Playing through Chopin’s B minor Waltz with its sighing motif (Video commentary)
Last night I sat myself down at my imperfectly regulated Steinway M grand and managed to sigh several times through torrents of phrases crafted by design and inspiration to tug at the heartstrings.
And in the video below, I journeyed in baby steps through this intensely emotional landscape pinpointing how I could flesh out the SIGHs that spill from recurrent tied notes in Chopin’s somber Waltz in B Minor, Op. 69, No.2. (The singing tone–molto cantabile-is intrinsic to this music)
It seemed natural to draw a comparison to the violin in the execution of such repetitive figures. If I had a bow in my hand I would delay entry into the string and follow through with a deliberate broadening of the tone. (I spent six years of my life studying violin noting its carryover to the keyboard)
No doubt it’s easier to draw a slow bow than to translate this effect to the piano, but a pianist can accomplish the same by entering a note from below using a dipping wrist.
The permeating tied notes that seek relief in a curve down, dissipating motion flow into a contrasting middle section in D Major, marked con anime, with animation. Here the notes are lifted and configured in groups of three leading to a longer note.
To realize the vibrancy and unique character of the dotted-quarters springing from the shorter eighths, still another delayed entry into these longer ones is suggested. But just as conspicuous is the circular motion of the phrases that move the composition along. To best flesh out these shapes, I enlist the right elbow to swing in and out in counter-clockwise movement.
In measures where there is a sudden note-wise build-up in passion and intensity (forte outpourings, along with a staccato, or PORTATO) I find that broadening these streams of notes thwarts a tendency to crowd them. And allied to this more relaxed, freedom of expression is a tasteful application of rubato.
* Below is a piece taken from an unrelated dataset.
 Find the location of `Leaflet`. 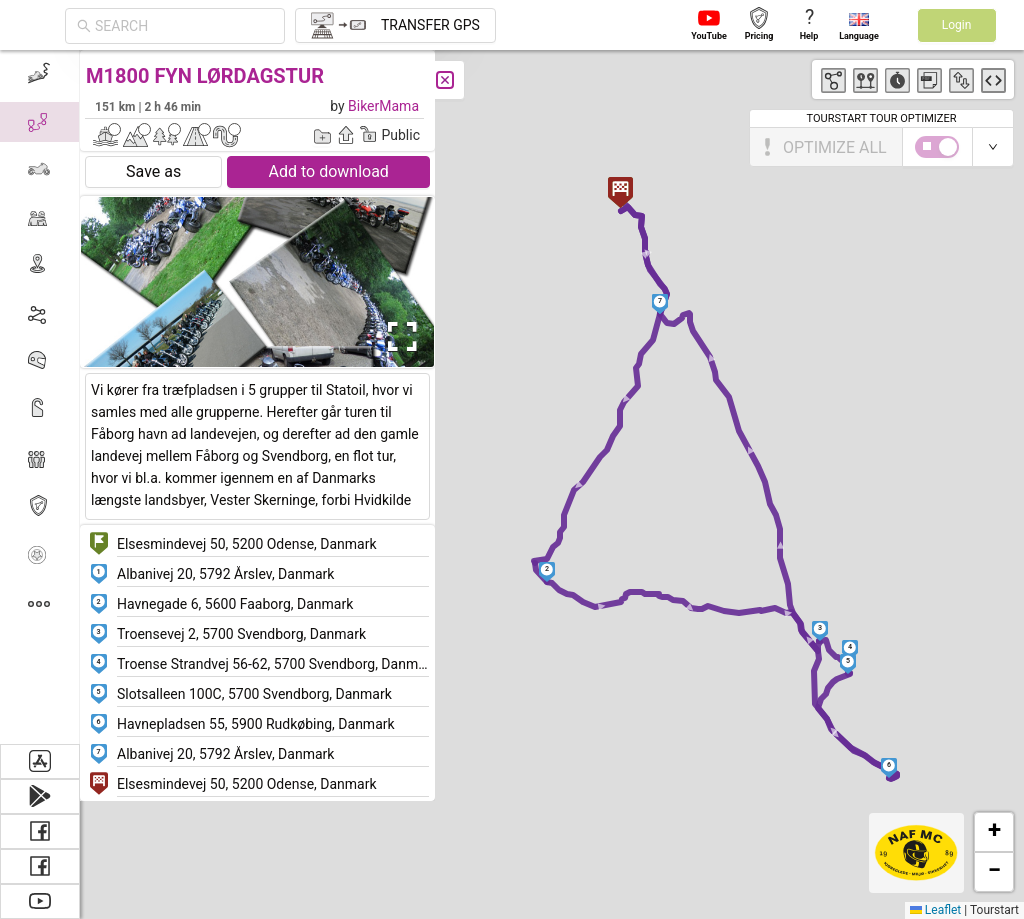

Leaflet is located at coordinates (935, 910).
A second interlude in the B minor Nocturne utilizes the Parallel B Major key, giving the composition a lift. But no sooner than our emotions are plied, we are pulled back to the somber opening theme with its elaboration that closes the composition in sighing despair.
I consider this Waltz a favorite of mine and dote upon Artur Rubenstein’s reading on You Tube. His performance has a disarming simplicity, framed in a relaxed tempo. In all, the master takes about 4 minutes to weave his poetry with the grace and beauty he’s known for.